▸ **Work task**: Return the line containing "ЖЕ ДУХЕ, МЫ МОЖЕМ" and every line after it through the end of the entries below, with no other lines.

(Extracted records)
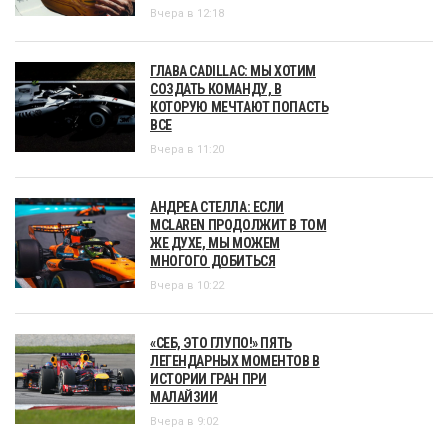
Вчера в 12:18
ГЛАВА CADILLAC: МЫ ХОТИМ
СОЗДАТЬ КОМАНДУ, В
КОТОРУЮ МЕЧТАЮТ ПОПАСТЬ
ВСЕ
Вчера в 11:20
АНДРЕА СТЕЛЛА: ЕСЛИ
MCLAREN ПРОДОЛЖИТ В ТОМ
ЖЕ ДУХЕ, МЫ МОЖЕМ
МНОГОГО ДОБИТЬСЯ
Вчера в 10:22
«СЕБ, ЭТО ГЛУПО!» ПЯТЬ
ЛЕГЕНДАРНЫХ МОМЕНТОВ В
ИСТОРИИ ГРАН ПРИ
МАЛАЙЗИИ
Вчера в 9:02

▸ **Written solution**:
ЖЕ ДУХЕ, МЫ МОЖЕМ
МНОГОГО ДОБИТЬСЯ
Вчера в 10:22
«СЕБ, ЭТО ГЛУПО!» ПЯТЬ
ЛЕГЕНДАРНЫХ МОМЕНТОВ В
ИСТОРИИ ГРАН ПРИ
МАЛАЙЗИИ
Вчера в 9:02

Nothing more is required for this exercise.